Despite claims of their defeat, Islamist fighters have launched numerous attacks on both civilians and military bases in recent weeks.
The Boko Haram insurgency has led thousands to flee in the Lake Chad region. Credit: Espen Røst / Bistandsaktuel.
Since 2014, when Boko Haram was labelled as the deadliest terrorist organisation in the world, the insurgency has mostly experienced setbacks.
By the end of 2015, Nigeria’s President Muhammadu Buhari, who had come to office earlier in the year promising to tackle the Islamist group, declared it “technically defeated”. A year later in December 2016, the government claimed Boko Haram had lost its last strongholds in Sambisa Forest.

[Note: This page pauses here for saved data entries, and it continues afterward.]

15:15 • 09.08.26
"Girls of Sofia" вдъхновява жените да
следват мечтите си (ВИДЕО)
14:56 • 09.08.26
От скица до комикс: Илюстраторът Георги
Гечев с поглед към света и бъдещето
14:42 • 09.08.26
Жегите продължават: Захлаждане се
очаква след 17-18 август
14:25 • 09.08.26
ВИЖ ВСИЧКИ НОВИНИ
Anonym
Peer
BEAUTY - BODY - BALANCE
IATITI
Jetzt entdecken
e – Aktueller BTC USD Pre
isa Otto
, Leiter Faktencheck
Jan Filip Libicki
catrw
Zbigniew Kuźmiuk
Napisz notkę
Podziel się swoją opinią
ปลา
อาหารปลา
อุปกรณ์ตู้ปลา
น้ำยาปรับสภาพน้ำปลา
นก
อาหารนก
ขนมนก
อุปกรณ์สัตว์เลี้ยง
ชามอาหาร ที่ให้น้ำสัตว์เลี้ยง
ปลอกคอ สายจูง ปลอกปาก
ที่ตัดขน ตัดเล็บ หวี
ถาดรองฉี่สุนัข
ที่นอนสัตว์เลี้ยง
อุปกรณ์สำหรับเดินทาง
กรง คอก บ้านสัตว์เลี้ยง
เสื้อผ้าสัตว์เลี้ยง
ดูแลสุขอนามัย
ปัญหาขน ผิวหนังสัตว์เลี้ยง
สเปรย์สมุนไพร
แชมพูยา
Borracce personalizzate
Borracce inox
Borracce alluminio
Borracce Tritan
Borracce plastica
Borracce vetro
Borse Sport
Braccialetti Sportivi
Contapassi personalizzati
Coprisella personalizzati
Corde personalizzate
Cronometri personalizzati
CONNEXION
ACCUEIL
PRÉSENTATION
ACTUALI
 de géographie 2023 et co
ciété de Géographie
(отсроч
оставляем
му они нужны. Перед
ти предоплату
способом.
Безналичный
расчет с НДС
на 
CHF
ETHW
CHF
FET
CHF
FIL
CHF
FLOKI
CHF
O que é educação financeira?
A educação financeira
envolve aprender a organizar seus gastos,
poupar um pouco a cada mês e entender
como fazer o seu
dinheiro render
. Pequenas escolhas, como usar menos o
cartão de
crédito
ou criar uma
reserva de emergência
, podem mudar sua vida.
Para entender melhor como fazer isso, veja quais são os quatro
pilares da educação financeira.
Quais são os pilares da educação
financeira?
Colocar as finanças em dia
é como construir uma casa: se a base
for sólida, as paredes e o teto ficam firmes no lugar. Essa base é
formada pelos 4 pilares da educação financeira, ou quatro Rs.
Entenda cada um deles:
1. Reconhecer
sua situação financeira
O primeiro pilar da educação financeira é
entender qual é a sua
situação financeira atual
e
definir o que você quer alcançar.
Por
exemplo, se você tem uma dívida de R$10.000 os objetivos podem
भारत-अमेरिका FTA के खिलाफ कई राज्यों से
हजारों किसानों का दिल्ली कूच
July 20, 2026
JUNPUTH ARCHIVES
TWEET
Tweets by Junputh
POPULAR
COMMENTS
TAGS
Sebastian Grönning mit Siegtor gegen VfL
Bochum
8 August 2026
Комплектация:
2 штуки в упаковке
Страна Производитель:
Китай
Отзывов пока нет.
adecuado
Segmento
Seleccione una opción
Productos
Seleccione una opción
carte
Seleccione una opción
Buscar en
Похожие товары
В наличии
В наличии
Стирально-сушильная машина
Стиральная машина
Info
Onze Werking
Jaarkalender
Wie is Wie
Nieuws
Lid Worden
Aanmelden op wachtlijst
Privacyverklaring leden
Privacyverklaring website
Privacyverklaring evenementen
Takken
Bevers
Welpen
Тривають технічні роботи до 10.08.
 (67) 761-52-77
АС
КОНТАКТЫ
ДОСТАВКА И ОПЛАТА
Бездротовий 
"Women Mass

Many hoped that by the end of 2017, the group would finally be a thing of the past.
However, in just the past few weeks, the group has claimed the lives of well over 100 people in numerous separate attacks.
The worst of these occurred on 21 November when 60 people were killed by suicide bombers at a mosque in Mubi, Adamawa State. A week earlier, 40 people died in attacks in Mandarari and Manu Gari, Borno State. Five of the assailants had been women, reinforcing the fact that Boko Haram has used more female suicide bombers than any other militant group in history. The group also coerces many children into conducting attacks.
In early December, Boko Haram then launched an assault on an army camp in Sasawa, Yobe State, killing 15 soldiers. On 13 December, fighters tried to overrun another military post in Borno State. That the group still has the capacity to muster such attacks should raise concerns. Boko Haram previously transformed itself from a dissident group using bows and arrows to an armed insurgency able to take on the Nigerian security forces partly by raiding military bases.
A number of other recent attacks have had smaller death counts, but if the supposedly “defeated” Boko Haram maintains this intensity in the coming weeks, this Christmas period will be the deadliest for years.
How is Boko Haram still operating?
Two years after Boko Haram was declared defeated, why are we suddenly seeing such heavy action?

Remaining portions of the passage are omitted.